O coordenador do MAB acrescenta ainda a necessidade se combater a desinformação sobre a ação britânica. “Que a comissão externa da Câmara faça um bom debate. Tem sido criado um factoide de que essa ação ameaça a soberania nacional. Isso precisa ser esclarecido junto à sociedade brasileira, acabar com essa fake news. Essa ação pode ser fundamental para termos uma repactuação mais avançada”.
Últimas decisões
Duas das últimas decisões judiciais no Brasil indicam uma possível tendência de mudança de rumo do Judiciário brasileiro em direção aos direitos dos atingidos: a confirmação, pelo Tribunal Regional Federal da 6ª Região (TRF-6) da ilegalidade das comissões de atingidos criadas a partir de fevereiro de 2021 por um grupo de advogados de Baixo Guandu, sob condução do então juiz responsável pelo caso, Mario de Paula Franco Junior, e que vinham negociando indenizações com valores baixos e condicionadas à ilegal cláusula da quitação geral de danos; e a sentença emitida pela 4ª Vara Federal de Belo Horizonte, no mérito, determinando a inclusão de dezenas de comunidades costeiras capixabas nos programas de compensação e reparação de danos da Fundação Renova, conforme estabelece a Resolução 58 do Comitê Interfederativo (CIF).
Participação popular
A repactuação foi iniciada em junho de 2021, sob coordenação do Conselho Nacional de Justiça (CNJ), mas em setembro de 2022 foi suspensa por decisão dos órgãos de justiça e dos estados do Espírito Santo e Minas Gerais, que entenderam a impossibilidade de um acordo justo, diante da intransigência das empresas criminosas, conforme expuseram em comunicado público.

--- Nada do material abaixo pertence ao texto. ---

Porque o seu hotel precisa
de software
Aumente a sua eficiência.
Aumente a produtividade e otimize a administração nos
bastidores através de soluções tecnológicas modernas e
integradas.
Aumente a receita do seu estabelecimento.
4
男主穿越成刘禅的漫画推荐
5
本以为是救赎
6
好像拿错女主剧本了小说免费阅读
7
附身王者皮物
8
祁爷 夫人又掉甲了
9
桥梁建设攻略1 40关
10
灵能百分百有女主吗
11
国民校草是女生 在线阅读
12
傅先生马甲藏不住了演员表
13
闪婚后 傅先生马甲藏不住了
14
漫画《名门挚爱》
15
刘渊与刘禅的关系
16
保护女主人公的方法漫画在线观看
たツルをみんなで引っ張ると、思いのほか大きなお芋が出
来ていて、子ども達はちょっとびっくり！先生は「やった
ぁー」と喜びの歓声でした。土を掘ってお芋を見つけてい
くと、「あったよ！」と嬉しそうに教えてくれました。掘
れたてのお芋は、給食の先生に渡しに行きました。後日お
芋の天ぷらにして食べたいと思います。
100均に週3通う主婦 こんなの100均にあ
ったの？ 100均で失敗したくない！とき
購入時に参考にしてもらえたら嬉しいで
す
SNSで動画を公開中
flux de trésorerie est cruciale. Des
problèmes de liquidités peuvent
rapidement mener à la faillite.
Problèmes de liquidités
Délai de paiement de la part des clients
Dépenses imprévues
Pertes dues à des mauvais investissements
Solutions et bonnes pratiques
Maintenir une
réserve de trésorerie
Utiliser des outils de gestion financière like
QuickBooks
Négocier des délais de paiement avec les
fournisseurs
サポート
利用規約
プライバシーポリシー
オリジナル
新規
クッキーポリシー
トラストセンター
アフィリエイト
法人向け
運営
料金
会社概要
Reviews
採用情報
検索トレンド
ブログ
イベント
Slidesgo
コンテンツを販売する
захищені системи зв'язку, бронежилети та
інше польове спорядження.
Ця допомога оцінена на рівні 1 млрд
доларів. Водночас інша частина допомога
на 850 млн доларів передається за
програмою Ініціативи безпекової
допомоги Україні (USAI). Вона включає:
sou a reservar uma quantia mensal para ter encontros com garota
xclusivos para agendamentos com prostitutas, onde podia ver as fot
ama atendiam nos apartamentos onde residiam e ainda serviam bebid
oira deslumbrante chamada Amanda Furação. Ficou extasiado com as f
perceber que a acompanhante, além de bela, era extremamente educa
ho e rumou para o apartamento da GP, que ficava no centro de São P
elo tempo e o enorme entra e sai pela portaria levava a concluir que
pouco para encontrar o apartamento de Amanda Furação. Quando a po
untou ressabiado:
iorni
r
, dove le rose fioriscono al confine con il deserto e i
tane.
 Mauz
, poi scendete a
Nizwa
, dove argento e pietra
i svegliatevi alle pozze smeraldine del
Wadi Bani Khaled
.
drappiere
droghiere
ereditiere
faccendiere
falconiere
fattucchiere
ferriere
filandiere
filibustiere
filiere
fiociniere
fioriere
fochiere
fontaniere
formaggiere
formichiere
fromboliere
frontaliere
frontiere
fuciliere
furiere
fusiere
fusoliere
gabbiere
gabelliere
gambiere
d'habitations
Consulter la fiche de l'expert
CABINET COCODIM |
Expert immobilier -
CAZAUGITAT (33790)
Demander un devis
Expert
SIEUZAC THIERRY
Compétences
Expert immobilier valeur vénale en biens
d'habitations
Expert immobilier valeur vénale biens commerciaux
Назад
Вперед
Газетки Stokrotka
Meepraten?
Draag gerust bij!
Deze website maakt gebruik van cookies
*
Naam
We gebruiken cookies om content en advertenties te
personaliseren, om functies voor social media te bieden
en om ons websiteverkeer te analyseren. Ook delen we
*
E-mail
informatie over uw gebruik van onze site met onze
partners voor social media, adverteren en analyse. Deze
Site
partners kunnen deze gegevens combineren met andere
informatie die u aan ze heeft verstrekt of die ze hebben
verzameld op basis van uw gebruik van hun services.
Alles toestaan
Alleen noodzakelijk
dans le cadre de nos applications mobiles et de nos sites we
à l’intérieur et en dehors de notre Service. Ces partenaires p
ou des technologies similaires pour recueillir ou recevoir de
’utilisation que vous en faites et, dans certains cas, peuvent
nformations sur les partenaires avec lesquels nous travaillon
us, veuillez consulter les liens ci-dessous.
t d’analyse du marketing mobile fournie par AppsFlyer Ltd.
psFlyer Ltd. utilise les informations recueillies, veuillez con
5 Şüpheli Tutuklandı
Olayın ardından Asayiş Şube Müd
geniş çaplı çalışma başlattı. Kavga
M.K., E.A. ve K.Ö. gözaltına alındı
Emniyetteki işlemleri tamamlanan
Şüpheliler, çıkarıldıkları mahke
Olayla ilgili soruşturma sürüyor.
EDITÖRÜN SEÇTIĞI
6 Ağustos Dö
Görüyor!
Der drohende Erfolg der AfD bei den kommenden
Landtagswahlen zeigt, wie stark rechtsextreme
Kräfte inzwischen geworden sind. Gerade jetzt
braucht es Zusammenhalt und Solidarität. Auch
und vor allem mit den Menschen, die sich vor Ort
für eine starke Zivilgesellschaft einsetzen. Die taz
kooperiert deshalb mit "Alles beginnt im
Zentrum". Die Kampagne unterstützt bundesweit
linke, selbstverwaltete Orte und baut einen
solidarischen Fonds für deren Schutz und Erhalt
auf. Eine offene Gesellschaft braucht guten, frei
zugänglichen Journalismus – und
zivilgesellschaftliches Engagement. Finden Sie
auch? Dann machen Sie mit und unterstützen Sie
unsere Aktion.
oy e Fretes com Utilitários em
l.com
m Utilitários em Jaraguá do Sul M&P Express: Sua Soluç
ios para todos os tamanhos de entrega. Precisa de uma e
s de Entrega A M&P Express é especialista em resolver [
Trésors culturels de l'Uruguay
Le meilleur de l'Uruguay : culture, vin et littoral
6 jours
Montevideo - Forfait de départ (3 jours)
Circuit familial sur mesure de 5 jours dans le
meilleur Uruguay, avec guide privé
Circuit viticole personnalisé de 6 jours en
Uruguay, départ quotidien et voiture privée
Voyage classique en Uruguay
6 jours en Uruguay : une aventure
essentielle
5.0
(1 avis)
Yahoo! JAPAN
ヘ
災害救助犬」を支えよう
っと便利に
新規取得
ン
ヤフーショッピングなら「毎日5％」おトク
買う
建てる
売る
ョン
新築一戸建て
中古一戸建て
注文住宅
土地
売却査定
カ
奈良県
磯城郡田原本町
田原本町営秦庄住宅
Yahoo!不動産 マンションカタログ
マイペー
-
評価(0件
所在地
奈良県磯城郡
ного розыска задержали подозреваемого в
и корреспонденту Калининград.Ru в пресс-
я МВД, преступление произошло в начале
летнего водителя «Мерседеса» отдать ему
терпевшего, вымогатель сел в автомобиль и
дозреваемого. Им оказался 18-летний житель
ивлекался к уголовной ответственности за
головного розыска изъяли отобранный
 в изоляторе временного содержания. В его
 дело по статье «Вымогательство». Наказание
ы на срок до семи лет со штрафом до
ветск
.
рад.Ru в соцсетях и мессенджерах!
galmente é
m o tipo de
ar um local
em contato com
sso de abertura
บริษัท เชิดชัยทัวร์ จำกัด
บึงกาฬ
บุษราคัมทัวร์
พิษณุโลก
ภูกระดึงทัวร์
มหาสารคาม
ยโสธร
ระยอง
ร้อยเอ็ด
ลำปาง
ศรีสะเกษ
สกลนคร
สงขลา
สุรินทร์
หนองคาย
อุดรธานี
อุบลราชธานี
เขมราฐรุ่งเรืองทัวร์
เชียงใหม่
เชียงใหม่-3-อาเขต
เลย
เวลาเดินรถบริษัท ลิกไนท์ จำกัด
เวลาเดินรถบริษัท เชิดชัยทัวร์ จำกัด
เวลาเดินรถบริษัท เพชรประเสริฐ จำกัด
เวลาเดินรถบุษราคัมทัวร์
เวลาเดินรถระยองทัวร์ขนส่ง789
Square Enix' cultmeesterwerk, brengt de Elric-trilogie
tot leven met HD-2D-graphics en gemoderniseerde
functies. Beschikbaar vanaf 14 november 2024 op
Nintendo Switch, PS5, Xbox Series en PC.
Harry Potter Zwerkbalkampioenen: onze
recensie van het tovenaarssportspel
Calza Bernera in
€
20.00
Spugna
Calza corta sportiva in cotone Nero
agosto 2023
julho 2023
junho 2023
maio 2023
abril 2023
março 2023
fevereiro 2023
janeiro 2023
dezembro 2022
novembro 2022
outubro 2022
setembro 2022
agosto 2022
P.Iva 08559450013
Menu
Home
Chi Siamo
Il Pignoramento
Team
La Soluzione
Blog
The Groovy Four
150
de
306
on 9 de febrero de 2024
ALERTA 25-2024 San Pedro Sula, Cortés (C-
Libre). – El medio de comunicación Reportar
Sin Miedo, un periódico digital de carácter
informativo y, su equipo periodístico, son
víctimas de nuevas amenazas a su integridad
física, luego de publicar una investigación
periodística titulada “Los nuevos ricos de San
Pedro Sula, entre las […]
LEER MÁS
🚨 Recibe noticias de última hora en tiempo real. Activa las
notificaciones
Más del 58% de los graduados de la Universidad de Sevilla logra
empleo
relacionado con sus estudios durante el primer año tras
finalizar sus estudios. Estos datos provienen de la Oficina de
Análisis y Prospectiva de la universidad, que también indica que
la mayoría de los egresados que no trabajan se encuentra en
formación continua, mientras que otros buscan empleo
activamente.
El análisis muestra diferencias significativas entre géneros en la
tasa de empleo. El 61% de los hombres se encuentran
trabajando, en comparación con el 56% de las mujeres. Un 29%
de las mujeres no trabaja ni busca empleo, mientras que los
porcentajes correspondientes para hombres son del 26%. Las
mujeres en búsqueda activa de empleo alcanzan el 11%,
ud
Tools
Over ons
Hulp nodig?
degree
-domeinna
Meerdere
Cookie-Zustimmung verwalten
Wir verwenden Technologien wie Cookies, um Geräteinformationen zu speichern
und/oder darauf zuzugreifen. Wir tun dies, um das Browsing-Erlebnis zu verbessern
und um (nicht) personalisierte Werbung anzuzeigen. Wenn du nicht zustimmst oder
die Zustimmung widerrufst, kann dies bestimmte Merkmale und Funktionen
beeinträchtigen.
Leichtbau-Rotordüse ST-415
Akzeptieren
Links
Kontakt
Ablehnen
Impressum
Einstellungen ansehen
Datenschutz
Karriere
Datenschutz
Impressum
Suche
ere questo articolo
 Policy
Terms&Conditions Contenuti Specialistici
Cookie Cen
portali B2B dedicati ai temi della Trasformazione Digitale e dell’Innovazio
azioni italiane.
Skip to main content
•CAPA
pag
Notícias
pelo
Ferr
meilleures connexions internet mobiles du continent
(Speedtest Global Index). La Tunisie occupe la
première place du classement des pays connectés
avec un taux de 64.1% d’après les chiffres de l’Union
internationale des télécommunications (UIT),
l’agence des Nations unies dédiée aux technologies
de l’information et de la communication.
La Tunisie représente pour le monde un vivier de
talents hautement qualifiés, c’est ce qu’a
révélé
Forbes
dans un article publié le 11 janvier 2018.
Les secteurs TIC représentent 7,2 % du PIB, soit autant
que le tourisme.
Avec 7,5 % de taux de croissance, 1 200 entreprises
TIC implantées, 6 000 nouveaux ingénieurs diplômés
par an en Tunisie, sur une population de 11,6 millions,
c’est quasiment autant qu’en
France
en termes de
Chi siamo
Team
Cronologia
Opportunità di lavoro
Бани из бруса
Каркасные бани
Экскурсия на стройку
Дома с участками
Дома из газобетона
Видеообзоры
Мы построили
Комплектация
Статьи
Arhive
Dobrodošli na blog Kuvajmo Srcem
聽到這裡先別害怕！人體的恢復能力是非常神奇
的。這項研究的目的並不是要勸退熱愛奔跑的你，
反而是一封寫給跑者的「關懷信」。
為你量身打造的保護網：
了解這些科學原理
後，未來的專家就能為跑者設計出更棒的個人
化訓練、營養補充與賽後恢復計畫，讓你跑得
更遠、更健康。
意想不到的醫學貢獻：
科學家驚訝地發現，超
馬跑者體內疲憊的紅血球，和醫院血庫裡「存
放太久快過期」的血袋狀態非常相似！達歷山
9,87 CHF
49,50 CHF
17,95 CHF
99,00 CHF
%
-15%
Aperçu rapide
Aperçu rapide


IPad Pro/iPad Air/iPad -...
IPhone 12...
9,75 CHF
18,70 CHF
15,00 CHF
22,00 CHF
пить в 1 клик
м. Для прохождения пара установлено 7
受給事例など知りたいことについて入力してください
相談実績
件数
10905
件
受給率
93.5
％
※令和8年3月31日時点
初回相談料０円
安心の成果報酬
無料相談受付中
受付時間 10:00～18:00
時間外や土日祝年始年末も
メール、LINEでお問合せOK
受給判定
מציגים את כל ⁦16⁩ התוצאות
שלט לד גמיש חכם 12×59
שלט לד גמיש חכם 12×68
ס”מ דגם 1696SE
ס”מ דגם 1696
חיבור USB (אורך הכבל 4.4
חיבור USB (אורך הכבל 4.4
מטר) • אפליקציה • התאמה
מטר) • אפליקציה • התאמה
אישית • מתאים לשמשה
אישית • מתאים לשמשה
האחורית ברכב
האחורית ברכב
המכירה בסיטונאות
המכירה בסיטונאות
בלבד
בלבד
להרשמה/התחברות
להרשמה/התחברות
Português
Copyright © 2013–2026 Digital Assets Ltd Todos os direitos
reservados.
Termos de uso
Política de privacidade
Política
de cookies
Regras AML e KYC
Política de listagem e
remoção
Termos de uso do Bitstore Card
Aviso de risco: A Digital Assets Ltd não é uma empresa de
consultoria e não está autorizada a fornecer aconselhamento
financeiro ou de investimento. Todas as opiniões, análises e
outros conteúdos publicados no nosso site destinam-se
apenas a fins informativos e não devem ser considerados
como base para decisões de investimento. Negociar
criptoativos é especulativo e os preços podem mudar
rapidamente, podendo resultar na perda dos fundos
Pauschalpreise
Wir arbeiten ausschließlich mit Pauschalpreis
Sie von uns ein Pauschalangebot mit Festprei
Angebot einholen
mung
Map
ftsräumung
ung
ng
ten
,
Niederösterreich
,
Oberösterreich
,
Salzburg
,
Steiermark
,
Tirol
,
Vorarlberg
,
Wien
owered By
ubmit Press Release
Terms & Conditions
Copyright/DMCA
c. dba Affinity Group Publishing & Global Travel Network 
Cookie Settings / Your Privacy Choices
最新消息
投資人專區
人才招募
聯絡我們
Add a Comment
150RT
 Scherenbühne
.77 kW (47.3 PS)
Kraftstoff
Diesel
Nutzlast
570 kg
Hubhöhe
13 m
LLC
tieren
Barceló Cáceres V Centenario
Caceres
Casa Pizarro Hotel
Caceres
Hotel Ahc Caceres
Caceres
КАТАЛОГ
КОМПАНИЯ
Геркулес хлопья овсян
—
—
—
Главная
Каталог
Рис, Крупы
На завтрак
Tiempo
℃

O processo foi retomado após a eleição do presidente Lula, sob promessa de maior foco nos direitos dos atingidos, protagonismo, no entanto, que continua em suspenso, sem haver sequer a garantia de uma cadeira para representantes diretos dos atingidos na mesa, hoje ocupada pelo Judiciário, as empresas e os estados. A participação popular é o foco da pauta de reivindicações entregue ao governo federal durante ato no final de agosto, em Minas Gerais.
Maior ação de alcance coletivo do mundo
O processo foi impetrado em 2018 e hoje representa mais de 700 mil atingidos no Espírito Santo, Minas Gerais, Bahia e Rio de Janeiro, incluindo indivíduos, empresas, municípios, comunidades indígenas e instituições religiosas, vítimas do crime de novembro de 2015 cometido na Bacia do Rio Doce pelas mineradoras Samarco, Vale e BHP.
O valor atualizado da ação está em £ 36 bilhões (US$ 44 bilhões ou R$ 230 bilhões) e é considerada a maior compensação paga no mundo por uma empresa relativa a um crime ambiental, superando os US$ 15 bilhões da Volkswagen no escândalo do Dieselgate nos Estados Unidos em 2016 e os US$ 20,8 bilhões pela BP no derramamento de óleo da Deepwater Horizon em 2015. O valor também é muito superior aos £ 2,8 bilhões/US$ 3,4 bilhões que a BHP aprovisionou para cobrir sua responsabilidade pelo crime, levando a questionamentos sobre potencial negligência da mineradora frente aos seus investidores.